*** Provided material

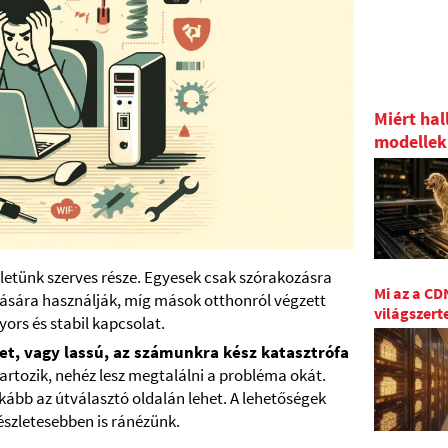
Miért hal
modellek
életünk szerves része. Egyesek csak szórakozásra
Mi az a CD
ására használják, míg mások otthonról végzett
világszert
rs és stabil kapcsolat.
t, vagy lassú, az számunkra kész katasztrófa
artozik, nehéz lesz megtalálni a probléma okát.
kább az útválasztó oldalán lehet. A lehetőségek
észletesebben is ránézünk.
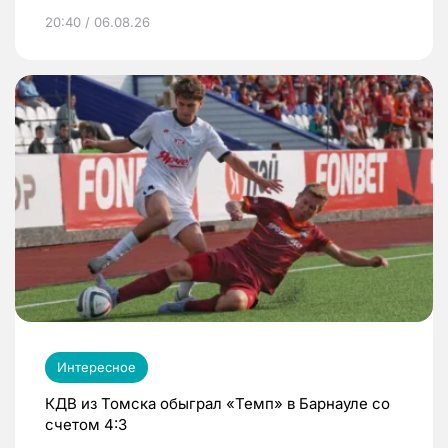
20:40 / 06.08.26
Интересное
КДВ из Томска обыграл «Темп» в Барнауле со
счетом 4:3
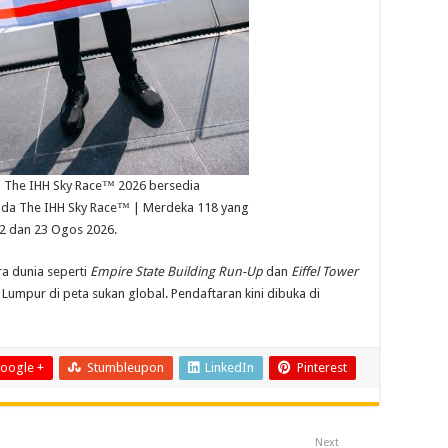
i The IHH Sky Race™ 2026 bersedia
a The IHH Sky Race™ | Merdeka 118 yang
2 dan 23 Ogos 2026.
ra dunia seperti
Empire State Building Run-Up
dan
Eiffel Tower
umpur di peta sukan global. Pendaftaran kini dibuka di
oogle +
Stumbleupon
LinkedIn
Pinterest
Next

******

• _Problem to solve_: Write out the material above once more, word for word. Images stay out.

• _Expected answer_:
Miért hal
modellek
életünk szerves része. Egyesek csak szórakozásra
Mi az a CD
ására használják, míg mások otthonról végzett
világszert
rs és stabil kapcsolat.
t, vagy lassú, az számunkra kész katasztrófa
artozik, nehéz lesz megtalálni a probléma okát.
kább az útválasztó oldalán lehet. A lehetőségek
észletesebben is ránézünk.
20:40 / 06.08.26
Интересное
КДВ из Томска обыграл «Темп» в Барнауле со
счетом 4:3
i The IHH Sky Race™ 2026 bersedia
a The IHH Sky Race™ | Merdeka 118 yang
2 dan 23 Ogos 2026.
ra dunia seperti
Empire State Building Run-Up
dan
Eiffel Tower
umpur di peta sukan global. Pendaftaran kini dibuka di
oogle +
Stumbleupon
LinkedIn
Pinterest
Next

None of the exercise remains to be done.